Sociedade brasileira precisar seguir na luta pelo restabelecimento da soberania do voto popular, diz Líder do PT

Sociedade brasileira precisar seguir na luta pelo restabelecimento da soberania do voto popular, diz Líder do PT

Hoje, seis meses após a destituição da presidente legítima Dilma Rousseff e a posse de Michel Temer, legiões de estudantes ocupam milhares de escolas e universidades em todo o País, em reação à questionável reforma do ensino prevista na MP 746 e à PEC 241 (agora 55 no Senado) que corta recursos das áreas de educação, saúde e assistência social nos próximos 20 anos. São seis meses de golpe, com a marca do desrespeito à vontade popular expressada nas urnas, retirada de direitos e repressão a estudantes que se opõem às medidas do governo.

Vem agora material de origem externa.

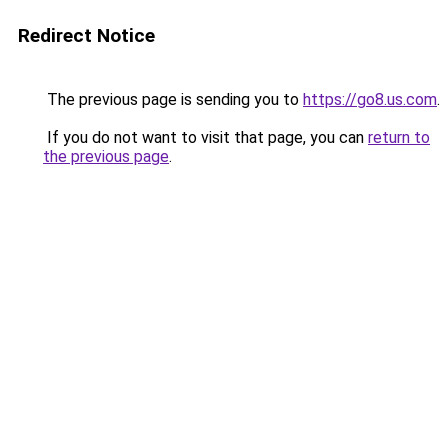
Redirect Notice
The previous page is sending you to
https://go8.us.com
.
If you do not want to visit that page, you can
return to
the previous page
.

Mas o golpe não para aí. O governo Temer acaba de anunciar o corte e a suspensão de benefícios do Bolsa Família, prejudicando 1,1 milhão de famílias. Numa mesma semana em que se divulga farra com o uso de aviões da FAB e de cartões corporativos pelos ministros de Temer. Está claro que governo quer que os pobres paguem a conta do ajuste fiscal, enquanto ficam intocáveis os interesses dos mais ricos e dos membros do governo golpista.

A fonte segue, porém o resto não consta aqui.